> _Instructions to follow_
In the entries that follow, find the word "batterij" and report each line it is on.

> _Material shown_
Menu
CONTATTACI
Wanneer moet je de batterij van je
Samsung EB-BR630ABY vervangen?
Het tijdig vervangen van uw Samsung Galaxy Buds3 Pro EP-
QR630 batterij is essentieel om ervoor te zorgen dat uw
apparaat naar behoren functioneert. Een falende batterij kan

* * *

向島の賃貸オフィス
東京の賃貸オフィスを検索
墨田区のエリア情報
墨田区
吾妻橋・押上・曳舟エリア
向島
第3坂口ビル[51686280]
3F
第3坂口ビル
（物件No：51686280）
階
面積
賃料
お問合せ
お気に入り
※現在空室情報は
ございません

> _Written reply_
Wanneer moet je de batterij van je
QR630 batterij is essentieel om ervoor te zorgen dat uw
apparaat naar behoren functioneert. Een falende batterij kan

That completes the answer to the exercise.